───── INFORMATION SUPPLIED ─────

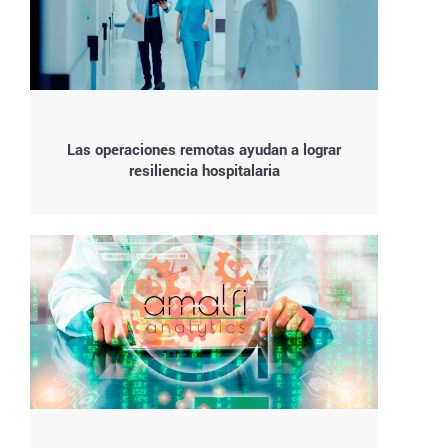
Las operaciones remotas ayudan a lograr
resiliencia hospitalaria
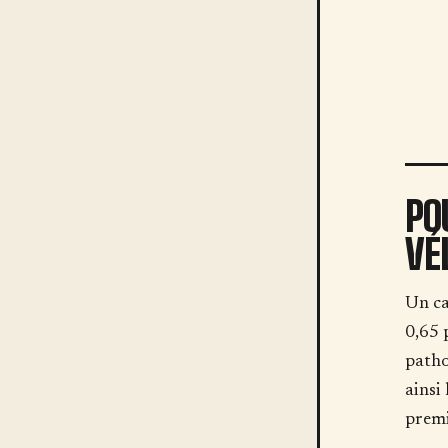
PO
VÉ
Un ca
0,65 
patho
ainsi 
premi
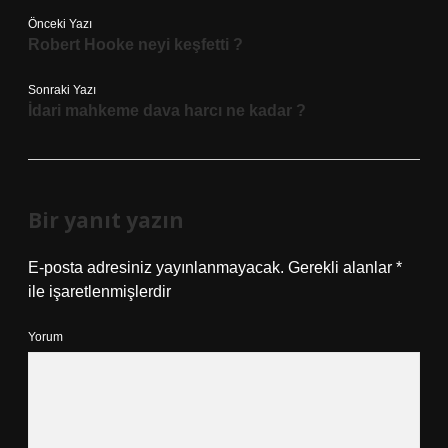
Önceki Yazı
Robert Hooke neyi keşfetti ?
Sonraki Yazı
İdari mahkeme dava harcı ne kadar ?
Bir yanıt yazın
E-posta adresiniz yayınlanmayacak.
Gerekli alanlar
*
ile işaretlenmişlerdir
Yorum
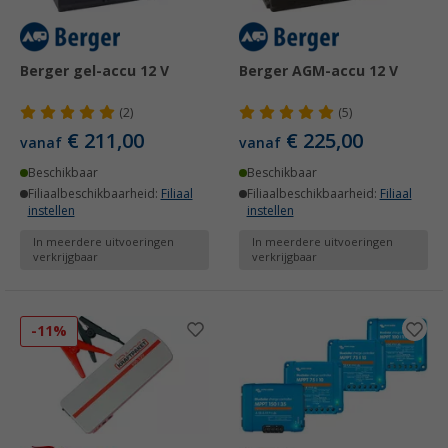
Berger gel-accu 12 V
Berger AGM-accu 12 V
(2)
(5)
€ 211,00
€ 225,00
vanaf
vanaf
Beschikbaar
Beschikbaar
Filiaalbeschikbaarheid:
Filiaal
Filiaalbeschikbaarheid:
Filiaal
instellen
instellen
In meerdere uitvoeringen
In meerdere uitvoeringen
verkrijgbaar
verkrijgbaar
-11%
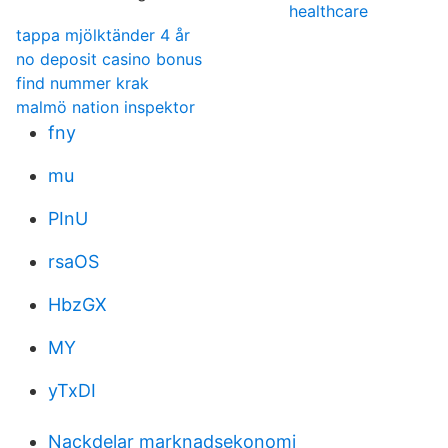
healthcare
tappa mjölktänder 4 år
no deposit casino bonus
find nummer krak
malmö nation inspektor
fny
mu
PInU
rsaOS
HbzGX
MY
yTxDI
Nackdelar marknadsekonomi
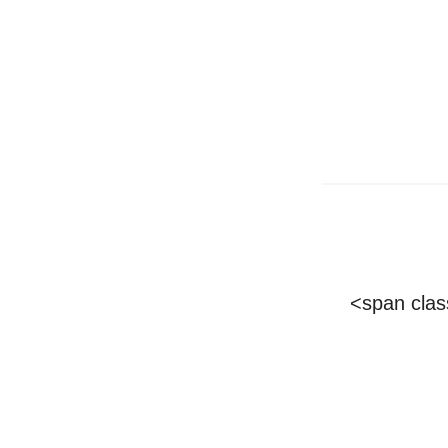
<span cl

─────
───── INFORMATION SUPPLIED ─────

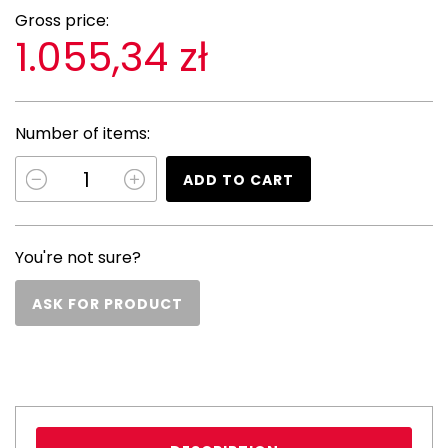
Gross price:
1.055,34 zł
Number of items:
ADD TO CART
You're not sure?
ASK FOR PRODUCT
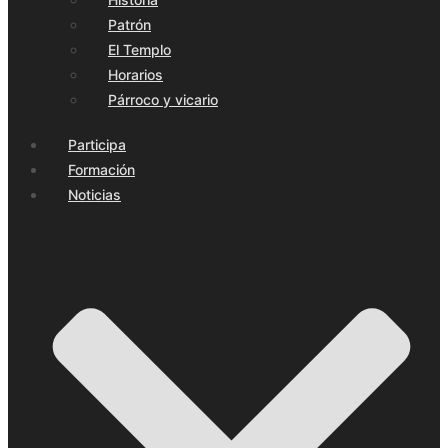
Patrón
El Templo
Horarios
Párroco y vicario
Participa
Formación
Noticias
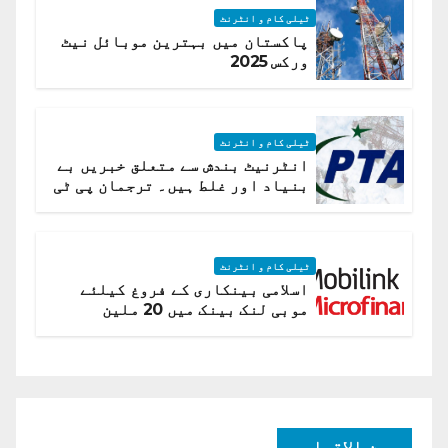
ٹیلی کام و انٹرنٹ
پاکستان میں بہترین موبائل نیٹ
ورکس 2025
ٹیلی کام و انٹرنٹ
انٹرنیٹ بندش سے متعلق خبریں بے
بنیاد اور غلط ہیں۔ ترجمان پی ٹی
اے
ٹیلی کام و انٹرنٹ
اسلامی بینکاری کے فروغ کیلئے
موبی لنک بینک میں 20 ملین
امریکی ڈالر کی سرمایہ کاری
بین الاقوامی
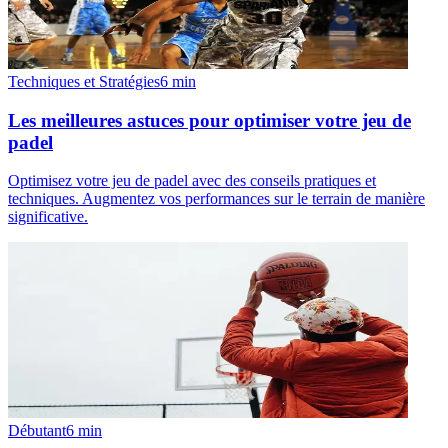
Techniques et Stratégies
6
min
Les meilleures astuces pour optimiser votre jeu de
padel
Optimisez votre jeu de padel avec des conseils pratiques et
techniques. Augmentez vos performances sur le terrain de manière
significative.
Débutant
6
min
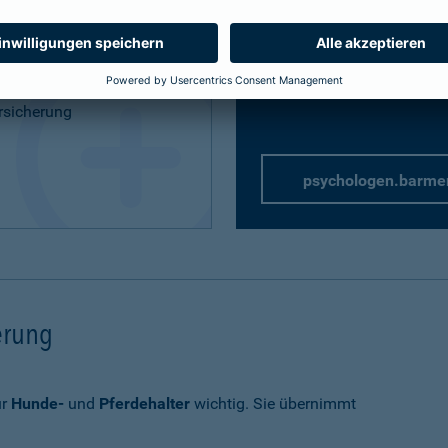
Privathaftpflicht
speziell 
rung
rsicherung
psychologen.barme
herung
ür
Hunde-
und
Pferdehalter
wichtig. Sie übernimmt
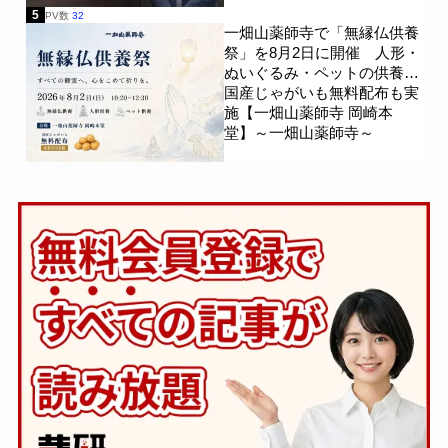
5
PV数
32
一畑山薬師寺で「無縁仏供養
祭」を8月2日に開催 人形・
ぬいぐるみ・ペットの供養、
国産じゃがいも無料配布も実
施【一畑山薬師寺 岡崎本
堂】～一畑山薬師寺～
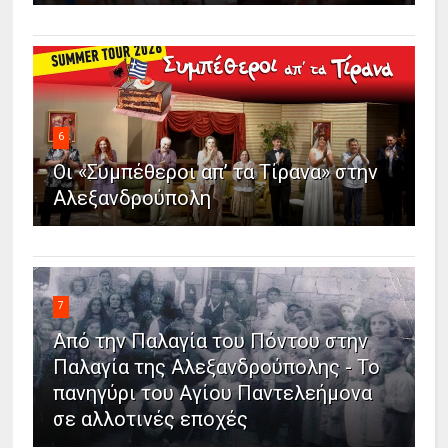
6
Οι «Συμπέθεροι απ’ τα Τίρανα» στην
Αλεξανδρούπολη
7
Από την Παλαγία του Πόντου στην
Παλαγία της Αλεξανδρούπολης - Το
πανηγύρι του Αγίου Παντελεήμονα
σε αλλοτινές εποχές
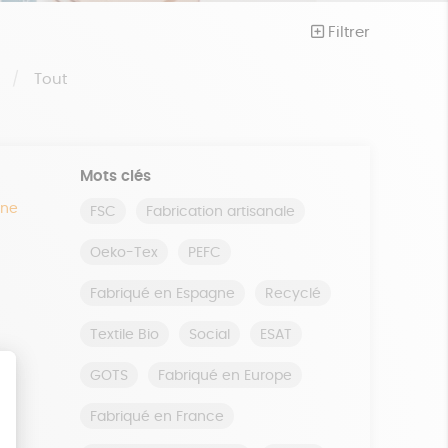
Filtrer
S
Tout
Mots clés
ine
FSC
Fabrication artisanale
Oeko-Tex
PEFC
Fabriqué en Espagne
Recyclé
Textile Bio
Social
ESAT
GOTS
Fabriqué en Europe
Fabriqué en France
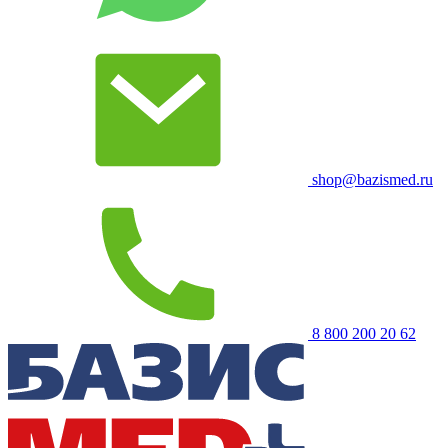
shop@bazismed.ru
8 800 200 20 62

─────

WHAT THE TASK REQUIRES → Output exactly the lines above that lie between the line with "1.055,34 zł" and the line with "اسلامی بینکاری کے فروغ کیلئے", those two lines included, and no pictures.

TASK RESPONSE →
1.055,34 zł
Number of items:
ADD TO CART
You're not sure?
ASK FOR PRODUCT
Patrón
El Templo
Horarios
Párroco y vicario
Participa
Formación
Noticias
ٹیلی کام و انٹرنٹ
پاکستان میں بہترین موبائل نیٹ
ورکس 2025
ٹیلی کام و انٹرنٹ
انٹرنیٹ بندش سے متعلق خبریں بے
بنیاد اور غلط ہیں۔ ترجمان پی ٹی
اے
ٹیلی کام و انٹرنٹ
اسلامی بینکاری کے فروغ کیلئے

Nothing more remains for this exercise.